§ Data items
━━━
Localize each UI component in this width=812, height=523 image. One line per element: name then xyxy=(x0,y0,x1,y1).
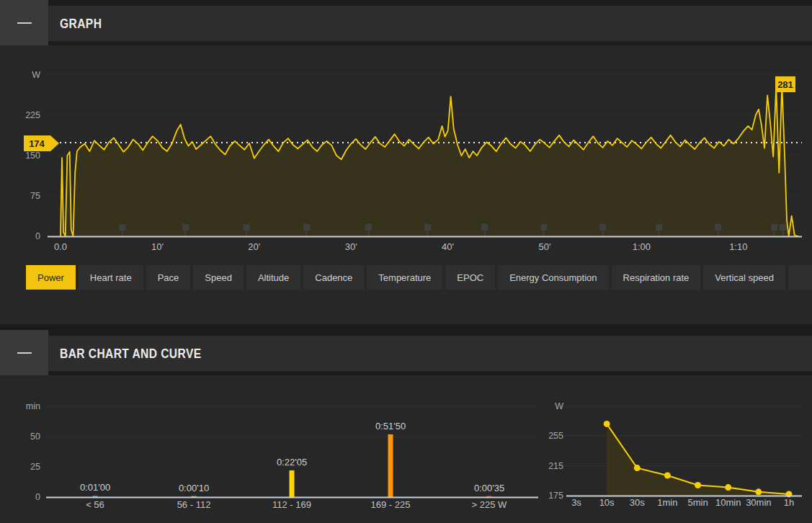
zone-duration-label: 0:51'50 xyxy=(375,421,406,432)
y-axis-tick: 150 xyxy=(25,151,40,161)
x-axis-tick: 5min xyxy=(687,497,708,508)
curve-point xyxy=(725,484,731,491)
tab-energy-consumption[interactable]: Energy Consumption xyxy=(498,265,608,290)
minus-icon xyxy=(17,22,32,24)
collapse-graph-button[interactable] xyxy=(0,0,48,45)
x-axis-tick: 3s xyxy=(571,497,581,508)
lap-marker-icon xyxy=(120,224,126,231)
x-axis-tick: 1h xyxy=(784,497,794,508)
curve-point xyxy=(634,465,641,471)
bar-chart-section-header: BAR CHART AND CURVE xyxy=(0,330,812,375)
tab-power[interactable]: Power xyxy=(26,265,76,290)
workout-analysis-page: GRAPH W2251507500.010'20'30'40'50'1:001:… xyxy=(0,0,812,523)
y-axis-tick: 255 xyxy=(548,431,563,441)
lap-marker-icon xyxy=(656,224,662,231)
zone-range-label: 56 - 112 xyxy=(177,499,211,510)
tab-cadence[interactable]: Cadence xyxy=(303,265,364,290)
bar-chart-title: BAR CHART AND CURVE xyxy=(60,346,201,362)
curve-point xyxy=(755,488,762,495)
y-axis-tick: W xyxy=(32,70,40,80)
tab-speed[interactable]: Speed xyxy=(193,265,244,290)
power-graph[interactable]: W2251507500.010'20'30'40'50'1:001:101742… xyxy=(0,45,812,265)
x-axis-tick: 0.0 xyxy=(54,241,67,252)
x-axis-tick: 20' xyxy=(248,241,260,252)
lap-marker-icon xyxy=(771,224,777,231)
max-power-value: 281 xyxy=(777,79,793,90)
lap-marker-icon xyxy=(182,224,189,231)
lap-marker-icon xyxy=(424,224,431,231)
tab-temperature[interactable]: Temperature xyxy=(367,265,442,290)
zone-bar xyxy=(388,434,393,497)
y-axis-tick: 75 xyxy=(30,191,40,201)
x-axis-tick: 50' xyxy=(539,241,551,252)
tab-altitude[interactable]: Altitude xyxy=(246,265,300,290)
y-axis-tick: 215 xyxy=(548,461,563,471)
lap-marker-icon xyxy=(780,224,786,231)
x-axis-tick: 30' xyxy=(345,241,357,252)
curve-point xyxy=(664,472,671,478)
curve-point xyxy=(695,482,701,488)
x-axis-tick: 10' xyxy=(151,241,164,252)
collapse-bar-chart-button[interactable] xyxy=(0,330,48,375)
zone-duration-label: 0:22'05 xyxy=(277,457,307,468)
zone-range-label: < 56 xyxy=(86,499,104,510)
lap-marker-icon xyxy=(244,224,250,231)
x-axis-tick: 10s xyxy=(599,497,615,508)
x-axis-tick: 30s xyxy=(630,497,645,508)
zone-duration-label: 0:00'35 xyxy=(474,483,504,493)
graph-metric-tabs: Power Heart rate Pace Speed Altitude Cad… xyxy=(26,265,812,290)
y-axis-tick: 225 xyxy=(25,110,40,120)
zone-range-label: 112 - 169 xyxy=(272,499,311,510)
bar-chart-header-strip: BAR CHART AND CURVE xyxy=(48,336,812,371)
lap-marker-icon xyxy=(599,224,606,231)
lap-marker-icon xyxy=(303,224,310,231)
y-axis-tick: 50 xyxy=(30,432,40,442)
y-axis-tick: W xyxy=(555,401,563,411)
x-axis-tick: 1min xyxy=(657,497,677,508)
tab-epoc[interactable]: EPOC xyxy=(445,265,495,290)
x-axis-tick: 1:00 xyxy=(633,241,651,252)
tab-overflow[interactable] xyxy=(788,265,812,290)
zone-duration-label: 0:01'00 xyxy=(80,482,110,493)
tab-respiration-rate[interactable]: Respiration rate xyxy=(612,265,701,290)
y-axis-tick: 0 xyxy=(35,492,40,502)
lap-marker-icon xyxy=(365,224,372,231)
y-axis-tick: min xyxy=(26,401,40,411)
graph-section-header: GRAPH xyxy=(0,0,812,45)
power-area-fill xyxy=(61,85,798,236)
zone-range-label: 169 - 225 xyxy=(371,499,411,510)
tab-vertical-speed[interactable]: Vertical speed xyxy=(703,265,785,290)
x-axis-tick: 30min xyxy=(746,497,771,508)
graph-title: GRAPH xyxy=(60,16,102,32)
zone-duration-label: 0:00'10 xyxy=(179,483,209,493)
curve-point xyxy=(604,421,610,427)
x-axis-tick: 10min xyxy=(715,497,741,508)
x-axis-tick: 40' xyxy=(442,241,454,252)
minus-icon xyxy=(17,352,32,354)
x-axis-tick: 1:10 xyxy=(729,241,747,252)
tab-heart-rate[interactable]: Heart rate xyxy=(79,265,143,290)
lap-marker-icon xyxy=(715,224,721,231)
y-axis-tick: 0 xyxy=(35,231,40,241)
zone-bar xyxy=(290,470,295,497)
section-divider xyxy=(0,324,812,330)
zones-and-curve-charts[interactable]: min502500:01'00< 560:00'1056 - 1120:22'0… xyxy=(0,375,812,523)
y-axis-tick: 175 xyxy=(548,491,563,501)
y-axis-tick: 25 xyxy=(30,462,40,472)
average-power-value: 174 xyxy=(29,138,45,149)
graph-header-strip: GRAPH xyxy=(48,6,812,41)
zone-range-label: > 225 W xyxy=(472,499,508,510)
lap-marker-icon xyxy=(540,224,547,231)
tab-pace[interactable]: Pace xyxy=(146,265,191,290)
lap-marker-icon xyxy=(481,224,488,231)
━━━
§ TASK TO CARRY OUT
Leave the pictures out and print every record exactly.

§ WRITTEN ANSWER
Localize each UI component in this width=812, height=523 image. One line per element: name then xyxy=(x0,y0,x1,y1).
zone-duration-label: 0:51'50 xyxy=(375,421,406,432)
y-axis-tick: 150 xyxy=(25,151,40,161)
x-axis-tick: 5min xyxy=(687,497,708,508)
curve-point xyxy=(725,484,731,491)
tab-energy-consumption[interactable]: Energy Consumption xyxy=(498,265,608,290)
minus-icon xyxy=(17,22,32,24)
collapse-graph-button[interactable] xyxy=(0,0,48,45)
x-axis-tick: 3s xyxy=(571,497,581,508)
lap-marker-icon xyxy=(120,224,126,231)
x-axis-tick: 1h xyxy=(784,497,794,508)
curve-point xyxy=(634,465,641,471)
bar-chart-section-header: BAR CHART AND CURVE xyxy=(0,330,812,375)
tab-power[interactable]: Power xyxy=(26,265,76,290)
workout-analysis-page: GRAPH W2251507500.010'20'30'40'50'1:001:… xyxy=(0,0,812,523)
y-axis-tick: 255 xyxy=(548,431,563,441)
lap-marker-icon xyxy=(656,224,662,231)
zone-range-label: 56 - 112 xyxy=(177,499,211,510)
tab-cadence[interactable]: Cadence xyxy=(303,265,364,290)
bar-chart-title: BAR CHART AND CURVE xyxy=(60,346,201,362)
curve-point xyxy=(755,488,762,495)
y-axis-tick: W xyxy=(32,70,40,80)
tab-speed[interactable]: Speed xyxy=(193,265,244,290)
power-graph[interactable]: W2251507500.010'20'30'40'50'1:001:101742… xyxy=(0,45,812,265)
x-axis-tick: 0.0 xyxy=(54,241,67,252)
x-axis-tick: 20' xyxy=(248,241,260,252)
lap-marker-icon xyxy=(771,224,777,231)
max-power-value: 281 xyxy=(777,79,793,90)
lap-marker-icon xyxy=(182,224,189,231)
lap-marker-icon xyxy=(424,224,431,231)
tab-temperature[interactable]: Temperature xyxy=(367,265,442,290)
zone-bar xyxy=(388,434,393,497)
y-axis-tick: 75 xyxy=(30,191,40,201)
x-axis-tick: 50' xyxy=(539,241,551,252)
tab-altitude[interactable]: Altitude xyxy=(246,265,300,290)
y-axis-tick: 215 xyxy=(548,461,563,471)
lap-marker-icon xyxy=(780,224,786,231)
x-axis-tick: 30' xyxy=(345,241,357,252)
curve-point xyxy=(664,472,671,478)
curve-point xyxy=(695,482,701,488)
x-axis-tick: 10' xyxy=(151,241,164,252)
collapse-bar-chart-button[interactable] xyxy=(0,330,48,375)
zone-duration-label: 0:22'05 xyxy=(277,457,307,468)
zone-range-label: < 56 xyxy=(86,499,104,510)
lap-marker-icon xyxy=(244,224,250,231)
x-axis-tick: 10s xyxy=(599,497,615,508)
x-axis-tick: 30s xyxy=(630,497,645,508)
zone-duration-label: 0:00'35 xyxy=(474,483,504,493)
graph-metric-tabs: Power Heart rate Pace Speed Altitude Cad… xyxy=(26,265,812,290)
y-axis-tick: 225 xyxy=(25,110,40,120)
zone-range-label: 112 - 169 xyxy=(272,499,311,510)
bar-chart-header-strip: BAR CHART AND CURVE xyxy=(48,336,812,371)
lap-marker-icon xyxy=(599,224,606,231)
lap-marker-icon xyxy=(303,224,310,231)
y-axis-tick: 50 xyxy=(30,432,40,442)
y-axis-tick: W xyxy=(555,401,563,411)
x-axis-tick: 1min xyxy=(657,497,677,508)
tab-epoc[interactable]: EPOC xyxy=(445,265,495,290)
x-axis-tick: 1:00 xyxy=(633,241,651,252)
tab-overflow[interactable] xyxy=(788,265,812,290)
zone-duration-label: 0:01'00 xyxy=(80,482,110,493)
tab-respiration-rate[interactable]: Respiration rate xyxy=(612,265,701,290)
y-axis-tick: 0 xyxy=(35,492,40,502)
lap-marker-icon xyxy=(365,224,372,231)
y-axis-tick: min xyxy=(26,401,40,411)
graph-section-header: GRAPH xyxy=(0,0,812,45)
power-area-fill xyxy=(61,85,798,236)
zone-range-label: 169 - 225 xyxy=(371,499,411,510)
tab-vertical-speed[interactable]: Vertical speed xyxy=(703,265,785,290)
x-axis-tick: 30min xyxy=(746,497,771,508)
graph-title: GRAPH xyxy=(60,16,102,32)
zone-duration-label: 0:00'10 xyxy=(179,483,209,493)
curve-point xyxy=(604,421,610,427)
x-axis-tick: 10min xyxy=(715,497,741,508)
x-axis-tick: 40' xyxy=(442,241,454,252)
minus-icon xyxy=(17,352,32,354)
x-axis-tick: 1:10 xyxy=(729,241,747,252)
tab-heart-rate[interactable]: Heart rate xyxy=(79,265,143,290)
lap-marker-icon xyxy=(715,224,721,231)
y-axis-tick: 0 xyxy=(35,231,40,241)
zone-bar xyxy=(290,470,295,497)
section-divider xyxy=(0,324,812,330)
zones-and-curve-charts[interactable]: min502500:01'00< 560:00'1056 - 1120:22'0… xyxy=(0,375,812,523)
y-axis-tick: 175 xyxy=(548,491,563,501)
y-axis-tick: 25 xyxy=(30,462,40,472)
average-power-value: 174 xyxy=(29,138,45,149)
graph-header-strip: GRAPH xyxy=(48,6,812,41)
zone-range-label: > 225 W xyxy=(472,499,508,510)
lap-marker-icon xyxy=(540,224,547,231)
tab-pace[interactable]: Pace xyxy=(146,265,191,290)
lap-marker-icon xyxy=(481,224,488,231)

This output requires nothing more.